# NH Boomer TC35DA comments



## aljolson (Jul 22, 2004)

I'm looking at a new TC35DA Hydrostatic 4WD Boomer with 16LA front loader. It is not supersteer.I'll be using it for mowing 5 acres, bush-hog up to 5-10 acres and light duty loader work, grading when building new house. Price was only $600 more than TC33DA but jumped up to much larger framed tractor with -35. Anyone with any experience or problems with either of these tractors? Does the supersteer make a big difference. Do NH tractors require only NH implements like the old Fords, or will any other quality bush-hogs, blades work on the 3-pt? I also would like to add a back-hoe someday. I want to keep this till the wheels fall off. Also looked at a JD 4410 Hydro. Any comments? Thank you.


----------



## Ernie (Mar 18, 2004)

I don't see a problem with either the NH or the Deere. The best thing you can do is to test each machine and see which one you like the best. I have sampled the boomer class and find it to be all tractor, the new Deeres are also good investments... By trying them out you will find the tractor that suits you, and as far as reliability of the NH, they are on par with anytrhing in its class... Of course if you listen to owners of other equipment you will hear the This ones better than that one stories.. Get what you want and you will be better served by it.


----------



## Live Oak (Dec 22, 2003)

I replied to your post earlier this week but with all of the data base problems I guess it got lost in the fix. 
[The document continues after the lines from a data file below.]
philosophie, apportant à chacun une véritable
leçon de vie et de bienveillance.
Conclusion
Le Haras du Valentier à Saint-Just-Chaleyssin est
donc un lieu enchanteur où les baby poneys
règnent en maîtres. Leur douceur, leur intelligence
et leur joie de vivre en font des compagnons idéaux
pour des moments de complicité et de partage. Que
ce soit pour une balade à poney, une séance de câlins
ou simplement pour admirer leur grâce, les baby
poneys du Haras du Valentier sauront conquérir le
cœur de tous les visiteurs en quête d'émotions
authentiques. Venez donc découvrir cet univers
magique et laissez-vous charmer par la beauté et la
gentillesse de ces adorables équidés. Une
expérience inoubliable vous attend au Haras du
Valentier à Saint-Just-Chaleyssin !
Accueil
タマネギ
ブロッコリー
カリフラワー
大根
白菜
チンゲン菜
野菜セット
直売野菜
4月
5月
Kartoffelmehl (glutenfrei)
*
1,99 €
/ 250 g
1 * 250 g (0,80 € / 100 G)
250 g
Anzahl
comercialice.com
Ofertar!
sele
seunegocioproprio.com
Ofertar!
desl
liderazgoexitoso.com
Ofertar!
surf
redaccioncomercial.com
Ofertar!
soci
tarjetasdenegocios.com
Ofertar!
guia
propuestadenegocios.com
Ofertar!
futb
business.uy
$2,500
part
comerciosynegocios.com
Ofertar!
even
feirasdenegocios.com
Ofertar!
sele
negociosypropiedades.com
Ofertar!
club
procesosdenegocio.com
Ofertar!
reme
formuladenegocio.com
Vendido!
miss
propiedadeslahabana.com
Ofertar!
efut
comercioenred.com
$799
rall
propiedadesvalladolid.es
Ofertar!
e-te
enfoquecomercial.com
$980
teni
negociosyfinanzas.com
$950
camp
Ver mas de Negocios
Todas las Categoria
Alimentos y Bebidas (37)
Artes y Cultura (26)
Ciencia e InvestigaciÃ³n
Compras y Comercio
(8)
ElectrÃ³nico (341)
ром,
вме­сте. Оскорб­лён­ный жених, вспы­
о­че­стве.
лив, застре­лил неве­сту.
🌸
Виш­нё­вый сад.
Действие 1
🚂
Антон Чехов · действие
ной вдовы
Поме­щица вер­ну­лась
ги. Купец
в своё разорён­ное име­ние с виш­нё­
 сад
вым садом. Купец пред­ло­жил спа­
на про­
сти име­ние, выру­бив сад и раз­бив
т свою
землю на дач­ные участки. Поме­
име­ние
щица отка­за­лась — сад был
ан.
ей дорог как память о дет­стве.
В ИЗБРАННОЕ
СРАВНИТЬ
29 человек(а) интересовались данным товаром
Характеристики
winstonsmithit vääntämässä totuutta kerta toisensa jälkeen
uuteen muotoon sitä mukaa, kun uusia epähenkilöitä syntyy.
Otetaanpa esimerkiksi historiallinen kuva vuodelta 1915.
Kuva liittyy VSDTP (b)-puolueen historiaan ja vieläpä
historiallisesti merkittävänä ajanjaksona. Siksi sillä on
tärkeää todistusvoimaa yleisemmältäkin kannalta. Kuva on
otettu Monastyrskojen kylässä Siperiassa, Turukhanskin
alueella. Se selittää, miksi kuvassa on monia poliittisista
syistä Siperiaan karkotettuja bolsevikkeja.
Here is a link to my reply


----------



## Live Oak (Dec 22, 2003)

Here is a cut and paste so you can continue the thread from here.


aljolson, welcome to Tractor Forum! :friends: :cheers: Both machines are good tractors to my knowledge. My preference is for the 4410 due to better egonomics and better sytem features. In the end, I think the dealer who you purchase from and will be servicing the machine and supporting it AND you will be the deciding factor. I suggest extensively demo'ing both machines & buy the one that suits you best as well as getting a GOOD feel for how you percieve the dealer will treat you and your new machine down the road AFTER the sale. I will comment more when all of the database bugs are fixed.


----------